Apesar do susto, Clara diz que ficou feliz com a notícia, principalmente por ter o apoio da sua família e também do namorado, com quem convive há dois anos e também é adolescente. “Eu fiquei feliz, mas também sentia medo, não sentia dores, mas a minha gravidez desenvolveu muito rápido. Ficava muito feliz quando sentia ele mexendo, com cinco meses já sentia estremecer. No início, minha mãe não gostou muito, mas quando fiz a ultrassom, ela também ficou feliz, meu namorado também, eles sempre me apoiaram desde o começo”, comemorou.
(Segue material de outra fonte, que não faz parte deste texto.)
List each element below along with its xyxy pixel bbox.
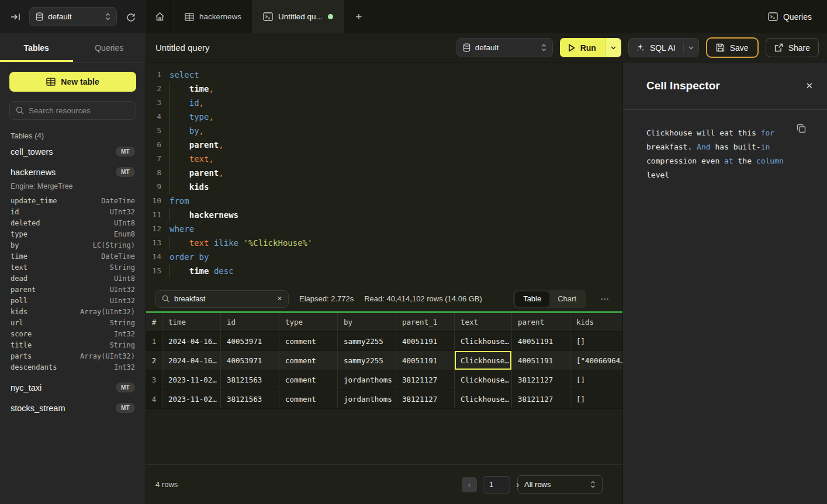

O parto de Clara aconteceu há quase 15 dias e foi normal, mas por conta de complicações, o bebê ainda teve que ficar na UTI. Ela atualmente mora com a mãe, mas sonha também em ter o próprio lar, assim que tiver o seu filho nos braços. “Vamos morar todos juntos, eu, ele e meu namorado”, contou.

 

Lição de vida


Mesmo tendo a sua infância precocemente interrompida, não é isso que a garota sonha para o seu filhinho, a garota vê a educação como prioridade para o futuro ainda incerto. “Eu quero ser feliz, né? Quero continuar os meus estudos e creio que o filho não vai atrapalhar a minha vida, pois tenho o apoio da minha mãe, de toda a família, então creio que não vai atrapalhar em nada”, disse.


Diferente de alguns casos, Clara conta que sempre conversou sobre sexo com a sua mãe, que lhe orientou em relação a tudo, mesmo antes de perder a sua virgindade, com 12 anos. “Antes de me perder, minha mãe já conversava comigo, me disse tudo o que eu precisava saber”, relatou.


Atualmente, a garota não vê muitas dificuldades em ser mãe e contou que consegue conciliar a tarefa com os estudos. Ela faz a 7º ano do ensino fundamental, e não abandonou os estudos, pois recebe ajuda da diretora da sua escola, que leva as provas e lições para que ela as faça em casa.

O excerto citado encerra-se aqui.